⟨

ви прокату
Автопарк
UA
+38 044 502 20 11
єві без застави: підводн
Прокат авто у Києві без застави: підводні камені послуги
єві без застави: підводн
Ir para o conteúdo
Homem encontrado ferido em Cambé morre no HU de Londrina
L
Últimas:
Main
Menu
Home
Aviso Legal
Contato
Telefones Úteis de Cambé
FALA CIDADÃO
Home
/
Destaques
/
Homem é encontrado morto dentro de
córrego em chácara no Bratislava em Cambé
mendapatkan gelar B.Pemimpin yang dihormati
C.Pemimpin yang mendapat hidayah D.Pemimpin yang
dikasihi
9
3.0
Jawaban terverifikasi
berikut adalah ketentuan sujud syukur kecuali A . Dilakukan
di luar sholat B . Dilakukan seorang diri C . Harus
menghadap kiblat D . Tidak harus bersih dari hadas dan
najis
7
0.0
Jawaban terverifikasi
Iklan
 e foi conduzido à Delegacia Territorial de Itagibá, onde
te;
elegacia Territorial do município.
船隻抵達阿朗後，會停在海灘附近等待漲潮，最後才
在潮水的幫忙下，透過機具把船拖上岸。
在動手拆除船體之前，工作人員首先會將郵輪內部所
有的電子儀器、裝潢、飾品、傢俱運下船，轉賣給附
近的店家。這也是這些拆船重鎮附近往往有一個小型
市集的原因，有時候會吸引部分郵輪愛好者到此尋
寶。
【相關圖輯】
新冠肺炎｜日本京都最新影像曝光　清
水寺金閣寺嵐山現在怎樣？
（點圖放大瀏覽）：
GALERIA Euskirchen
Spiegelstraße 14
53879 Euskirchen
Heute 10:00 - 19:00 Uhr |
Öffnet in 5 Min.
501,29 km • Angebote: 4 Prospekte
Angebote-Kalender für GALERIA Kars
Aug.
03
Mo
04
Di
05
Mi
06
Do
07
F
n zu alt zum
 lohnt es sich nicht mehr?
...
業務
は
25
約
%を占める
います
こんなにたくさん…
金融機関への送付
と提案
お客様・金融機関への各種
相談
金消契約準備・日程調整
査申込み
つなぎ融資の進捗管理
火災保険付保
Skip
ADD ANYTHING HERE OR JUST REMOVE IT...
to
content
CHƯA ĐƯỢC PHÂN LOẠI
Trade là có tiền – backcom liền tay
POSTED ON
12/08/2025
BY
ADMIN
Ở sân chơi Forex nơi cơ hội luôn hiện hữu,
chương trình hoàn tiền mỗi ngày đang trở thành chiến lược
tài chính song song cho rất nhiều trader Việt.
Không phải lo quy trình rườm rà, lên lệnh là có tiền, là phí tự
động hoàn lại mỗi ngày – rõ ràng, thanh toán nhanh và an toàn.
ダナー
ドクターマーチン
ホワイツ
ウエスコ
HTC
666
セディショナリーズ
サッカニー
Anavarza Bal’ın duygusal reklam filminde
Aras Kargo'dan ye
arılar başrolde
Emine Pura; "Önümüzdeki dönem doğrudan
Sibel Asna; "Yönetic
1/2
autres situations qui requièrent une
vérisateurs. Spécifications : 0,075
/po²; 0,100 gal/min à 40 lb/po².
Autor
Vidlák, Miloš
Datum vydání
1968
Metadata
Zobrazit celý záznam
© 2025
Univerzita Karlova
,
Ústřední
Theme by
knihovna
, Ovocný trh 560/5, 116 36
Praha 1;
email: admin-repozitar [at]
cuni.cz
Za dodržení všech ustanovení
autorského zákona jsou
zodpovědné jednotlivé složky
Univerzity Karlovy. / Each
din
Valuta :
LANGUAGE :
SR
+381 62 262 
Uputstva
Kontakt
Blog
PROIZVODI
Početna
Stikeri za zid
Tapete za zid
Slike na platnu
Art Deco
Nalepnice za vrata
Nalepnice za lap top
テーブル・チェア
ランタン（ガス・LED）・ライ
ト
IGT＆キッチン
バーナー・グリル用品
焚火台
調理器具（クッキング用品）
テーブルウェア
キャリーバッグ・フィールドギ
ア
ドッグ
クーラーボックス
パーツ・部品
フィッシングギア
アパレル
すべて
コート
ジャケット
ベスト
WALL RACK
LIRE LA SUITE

⟩

▶ Problem
Could you print all of the entries again exactly as they stand?

▶ Response
ви прокату
Автопарк
UA
+38 044 502 20 11
єві без застави: підводн
Прокат авто у Києві без застави: підводні камені послуги
єві без застави: підводн
Ir para o conteúdo
Homem encontrado ferido em Cambé morre no HU de Londrina
L
Últimas:
Main
Menu
Home
Aviso Legal
Contato
Telefones Úteis de Cambé
FALA CIDADÃO
Home
/
Destaques
/
Homem é encontrado morto dentro de
córrego em chácara no Bratislava em Cambé
mendapatkan gelar B.Pemimpin yang dihormati
C.Pemimpin yang mendapat hidayah D.Pemimpin yang
dikasihi
9
3.0
Jawaban terverifikasi
berikut adalah ketentuan sujud syukur kecuali A . Dilakukan
di luar sholat B . Dilakukan seorang diri C . Harus
menghadap kiblat D . Tidak harus bersih dari hadas dan
najis
7
0.0
Jawaban terverifikasi
Iklan
 e foi conduzido à Delegacia Territorial de Itagibá, onde
te;
elegacia Territorial do município.
船隻抵達阿朗後，會停在海灘附近等待漲潮，最後才
在潮水的幫忙下，透過機具把船拖上岸。
在動手拆除船體之前，工作人員首先會將郵輪內部所
有的電子儀器、裝潢、飾品、傢俱運下船，轉賣給附
近的店家。這也是這些拆船重鎮附近往往有一個小型
市集的原因，有時候會吸引部分郵輪愛好者到此尋
寶。
【相關圖輯】
新冠肺炎｜日本京都最新影像曝光　清
水寺金閣寺嵐山現在怎樣？
（點圖放大瀏覽）：
GALERIA Euskirchen
Spiegelstraße 14
53879 Euskirchen
Heute 10:00 - 19:00 Uhr |
Öffnet in 5 Min.
501,29 km • Angebote: 4 Prospekte
Angebote-Kalender für GALERIA Kars
Aug.
03
Mo
04
Di
05
Mi
06
Do
07
F
n zu alt zum
 lohnt es sich nicht mehr?
...
業務
は
25
約
%を占める
います
こんなにたくさん…
金融機関への送付
と提案
お客様・金融機関への各種
相談
金消契約準備・日程調整
査申込み
つなぎ融資の進捗管理
火災保険付保
Skip
ADD ANYTHING HERE OR JUST REMOVE IT...
to
content
CHƯA ĐƯỢC PHÂN LOẠI
Trade là có tiền – backcom liền tay
POSTED ON
12/08/2025
BY
ADMIN
Ở sân chơi Forex nơi cơ hội luôn hiện hữu,
chương trình hoàn tiền mỗi ngày đang trở thành chiến lược
tài chính song song cho rất nhiều trader Việt.
Không phải lo quy trình rườm rà, lên lệnh là có tiền, là phí tự
động hoàn lại mỗi ngày – rõ ràng, thanh toán nhanh và an toàn.
ダナー
ドクターマーチン
ホワイツ
ウエスコ
HTC
666
セディショナリーズ
サッカニー
Anavarza Bal’ın duygusal reklam filminde
Aras Kargo'dan ye
arılar başrolde
Emine Pura; "Önümüzdeki dönem doğrudan
Sibel Asna; "Yönetic
1/2
autres situations qui requièrent une
vérisateurs. Spécifications : 0,075
/po²; 0,100 gal/min à 40 lb/po².
Autor
Vidlák, Miloš
Datum vydání
1968
Metadata
Zobrazit celý záznam
© 2025
Univerzita Karlova
,
Ústřední
Theme by
knihovna
, Ovocný trh 560/5, 116 36
Praha 1;
email: admin-repozitar [at]
cuni.cz
Za dodržení všech ustanovení
autorského zákona jsou
zodpovědné jednotlivé složky
Univerzity Karlovy. / Each
din
Valuta :
LANGUAGE :
SR
+381 62 262 
Uputstva
Kontakt
Blog
PROIZVODI
Početna
Stikeri za zid
Tapete za zid
Slike na platnu
Art Deco
Nalepnice za vrata
Nalepnice za lap top
テーブル・チェア
ランタン（ガス・LED）・ライ
ト
IGT＆キッチン
バーナー・グリル用品
焚火台
調理器具（クッキング用品）
テーブルウェア
キャリーバッグ・フィールドギ
ア
ドッグ
クーラーボックス
パーツ・部品
フィッシングギア
アパレル
すべて
コート
ジャケット
ベスト
WALL RACK
LIRE LA SUITE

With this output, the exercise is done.